De Gleason-score is een vertrouwde medische maat, maar Van der Heide wil verder gaan. “De volgende stap is het op abstracte wijze kijken naar de karakteristieken in plaatjes: heterogeniteit, verdeling van grijswaarden… je kunt tientallen tot honderden karakteristieken bedenken die mogelijk associëren met de uitkomst”, zegt hij. Radiomics is het buzzwoord dat is toegekend aan deze discipline, en de verwachtingen zijn hooggespannen.
Niet altijd trials nodig
Of een nieuwe manier van bestralen per definitie via gerandomiseerde gecontroleerde trials (RCT’s) moet worden gevalideerd, betwijfelt Van der Heide. “Op zich ben ik een groot voorstander van RCT’s, maar je moet wel goed nadenken over de vraag die je hebt”, verklaart hij. “Voor radiotherapie geldt namelijk, anders dan bij geneesmiddelen, dat we zeker weten waar we wel en geen dosis deponeren, en dus ook dat we andere locaties niet beïnvloeden. Dat mag je niet negeren. Als je tijdens een bestraling weet dat je met een nieuwe techniek een gezond orgaan naast een tumor kunt sparen, bijvoorbeeld de speekselklieren bij hoofd-halstumoren, dan is het onnodig en daardoor onethisch om patiënten in een studie te gaan randomiseren om uit te zoeken of je daadwerkelijk minder toxiciteit vindt. Er is dan weliswaar geen epidemiologisch bewijs voor verminderde toxiciteit met de nieuwe techniek, maar wel fysisch bewijs, en dat is minstens even hard.”

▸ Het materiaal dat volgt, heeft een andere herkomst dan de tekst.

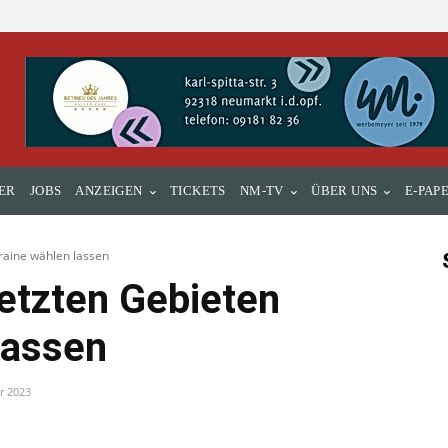
ER
JOBS
ANZEIGEN
TICKETS
NM-TV
ÜBER UNS
E-PAP
kraine wählen lassen
setzten Gebieten
lassen
r 2023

Maar bij andere vragen liggen de zaken anders. “Bij prostaatkanker werken we sinds een jaar of vijftien met goudzaadjes, waardoor de onzekerheidsmarges bij bestraling sterk zijn verkleind. De toxiciteit van de behandeling – met name voor de endeldarm – is dan ook drastisch afgenomen, blijkt uit opeenvolgende cohortstudies. Maar welk effect heeft betere positieverificatie op de tumorcontrole? Misschien krijgen de rafelrandjes van de tumor nu wel te weinig dosis, juist doordat we nauwkeuriger werken. Geven we zo microscopische uitbreiding wellicht een kans? Voor dit soort vragen heb je wél RCT’s voor nodig.”
Technische kennis toepassen
Van der Heide pleit ervoor om fysici vaker te laten meedenken over de opzet van studies. “Zo kunnen we er ook voor zorgen dat we behalve over de epidemiologische uitkomstmaten tegelijk ook kennis vergaren over dosis-effectrelaties.” Zelf is hij min of meer toevallig in het vakgebied gerold. “Na mijn studie natuurkunde in Utrecht promoveerde ik bij de vakgroep Biofysica aldaar, op onderzoek naar motoreiwitten”, vertelt hij. “Aansluitend was ik postdoc in het buitenland, en daarna werd ik bij toeval gewezen op het vakgebied van de klinische fysica.” Inmiddels ligt de radiotherapie hem na aan het hart. “Ik vind het geweldig om technische kennis toe te passen bij de behandeling van patiënten.”